A cascading series of events

These documented cases illustrate that the cumulative impact of uncontrolled environmental chemical releases during natural disasters can create slow and steady increases in background environmental contaminations to well above current levels. A rise in background toxicity may carry significant long-term health risks for residents, including cancer, impaired reproduction, and immune system damage.

As hazardous chemicals move through soil, water, and air and into biota, the potential for toxic biomagnification and bioaccumulation increases. Bioaccumulation, the absorption of chemicals into fat tissue, increases the odds that chemicals released during a past event will move through the human and natural ecosystems for generations, being transmitted through breast milk or the consumption of fish and game, for example. The large quantity and range of chemicals released in uncontrolled quantities can leave a legacy of contamination, leading to long-term health impacts for both human and animal communities.

Tracking the toxins

Although the U.S. Environmental Protection Agency and the European Environment Agency, among others, are making efforts to monitor and record chemical releases, further research and real-time geographically enabled data products are needed. Models that incorporate up-to-date data with geospatial mapping would enable efficient response from agencies and could be incorporated into existing monitoring programs.
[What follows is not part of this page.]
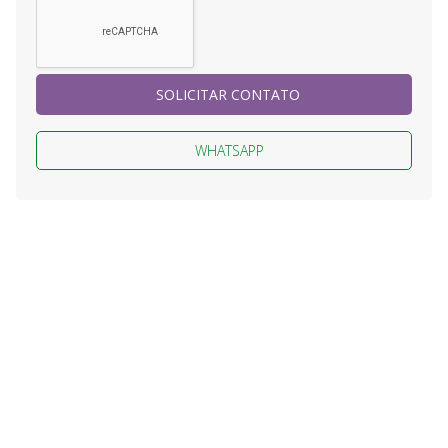
SOLICITAR CONTATO
WHATSAPP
Combining geospatial data with field sources or citizen science programs would allow for the development of a digital platform for tracking toxic releases, much like easily accessible weather tracking apps. There is a clear precedent for working together across agencies and scale—after Hurricane Irma, nearly 43,000 volunteers came forward to help those affected in Florida.

In addition to the on-the-ground resources, cohesive digital tools could help us understand the spread of toxins after a release while building a data-driven case for incorporating the protection of vulnerable facilities into national response plans. Integrating digitally enabled big data with applied Earth science and field monitoring can allow both the public and private sectors to plan for and reduce the long-term impacts of uncontrolled chemical releases.

Some of the greatest challenges of this century could emerge from the secondary and tertiary impacts of climate change, putting strains on global resources. Meeting these challenges requires governments and risk managers to streamline the process between identifying emergent climate risks and adequately responding. This, in turn, relies on prioritization of accessible, digitally enabled planning tools and systems-based science. Even as the world negotiates how to move forward with the Paris Agreement, these silent impacts of climate change will continue to multiply and compound.